Hi,
I have the following code, which I try to apply the model multiple times to the input, but to avoid the cuda memory issue, i have to move the model between devices. I am getting an error and I am wondering if it is something possible? Here is a simple code which is easy to reproduce:
import os.path as osp
import torch
import torch.nn as nn
import torch.nn.functional as F
#from torch_cluster import random_walk
from sklearn.linear_model import LogisticRegression
import torch_geometric.transforms as T
from torch_geometric.nn import SAGEConv
from torch_geometric.datasets import Planetoid
from torch_geometric.data import NeighborSampler
EPS = 1e-15
dataset = 'Cora'
path = osp.join(osp.dirname(osp.realpath(__file__)), '..', 'data', dataset)
dataset = Planetoid(path, dataset, transform=T.NormalizeFeatures())
data = dataset[0]
train_loader = NeighborSampler(data.edge_index, sizes=[10, 10], batch_size=256,
shuffle=True, num_nodes=data.num_nodes)
class SAGE(nn.Module):
def __init__(self, in_channels, hidden_channels):
super().__init__()
self.convs = SAGEConv(in_channels, hidden_channels)
def forward(self, x, adjs):
for i, (edge_index, _, size) in enumerate(adjs):
if i ==0:
device = torch.device('cuda:0')
self.convs = self.convs.to(device)
x = x.to(device)
edge_index = edge_index.to(device)
else:
device = torch.device('cuda:1')
self.convs = self.convs.to(device)
x = x.to(device)
edge_index = edge_index.to(device)
x_target = x[:size[1]] # Target nodes are always placed first.
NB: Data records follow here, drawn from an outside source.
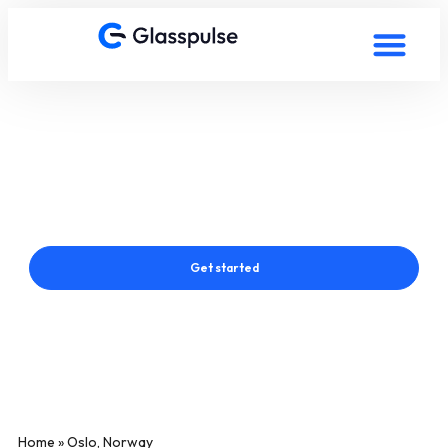
Smart Film in Oslo, Norway
Connect with a Glasspulse® Smart Film Expert in Oslo,
Norway
Get started
Home
»
Oslo, Norway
x = self.convs((x, x_target), edge_index)
return x
model = SAGE(data.num_node_features, hidden_channels=data.num_node_features)
model = model
optimizer = torch.optim.Adam(model.parameters(), lr=0.01)
x = data.x
def train():
model.train()
for batch_size, n_id, adjs in train_loader:
# `adjs` holds a list of `(edge_index, e_id, size)` tuples.
#adjs = [adj.to(device) for adj in adjs]
optimizer.zero_grad()
out = model(x[n_id], adjs)
loss = torch.mean(out)
loss.backward()
optimizer.step()
train()
When i try to do that, I get this error:
File "test.py", line 79, in <module>
train()
File "test.py", line 76, in train
loss.backward()
File "/opt/conda/lib/python3.8/site-packages/torch/tensor.py", line 245, in backward
torch.autograd.backward(self, gradient, retain_graph, create_graph, inputs=inputs)
File "/opt/conda/lib/python3.8/site-packages/torch/autograd/__init__.py", line 145, in backward
Variable._execution_engine.run_backward(
RuntimeError: Expected all tensors to be on the same device, but found at least two devices, cuda:1 and cuda:0!
So, is it possible to train the model while i move the model between devices without getting this error? Thanks.